O desenvolvimento do El Niño ocorre em um momento de calor oceânico sem precedentes, o que torna as previsões ainda mais alarmantes. O monitoramento meteorológico indica que as anomalias nas temperaturas da superfície do mar podem chegar a superar os 2,9°C em regiões críticas. Essa margem de variação é um sinal claro de que o sistema climático está sob estresse incomum.
Enquanto o fenômeno se consolida, os efeitos já são sentidos na prática. Em áreas como Satkhira, em Bangladesh, a seca severa exemplifica a luta cotidiana de comunidades por recursos básicos, como a coleta de água. O agravamento dos padrões meteorológicos previsto para os próximos meses deve espalhar essa realidade para outras partes do globo, onde a infraestrutura não está preparada para lidar com oscilações tão bruscas.

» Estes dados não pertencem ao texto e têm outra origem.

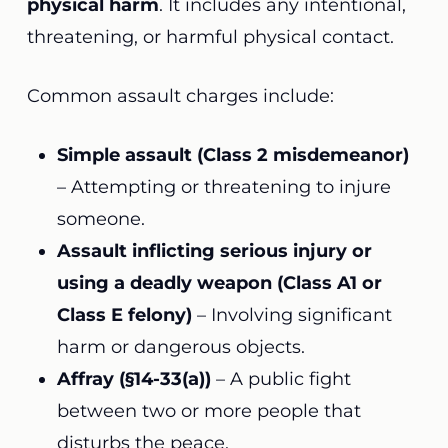
physical harm
. It includes any intentional,
threatening, or harmful physical contact.
Common assault charges include:
Simple assault (Class 2 misdemeanor)
– Attempting or threatening to injure
someone.
Assault inflicting serious injury or
using a deadly weapon (Class A1 or
Class E felony)
– Involving significant
harm or dangerous objects.
Affray (§14-33(a))
– A public fight
between two or more people that
disturbs the peace.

O que se observa é uma combinação perigosa entre o ciclo natural do El Niño e o efeito estufa potencializado pela ação humana. O resultado esperado é um período marcado por extremos que vão exigir respostas rápidas de governos e organismos internacionais. A questão que fica para os meses que se seguem não é apenas se o fenômeno será forte, mas quão resilientes serão as sociedades frente a esse novo patamar de anomalia térmica.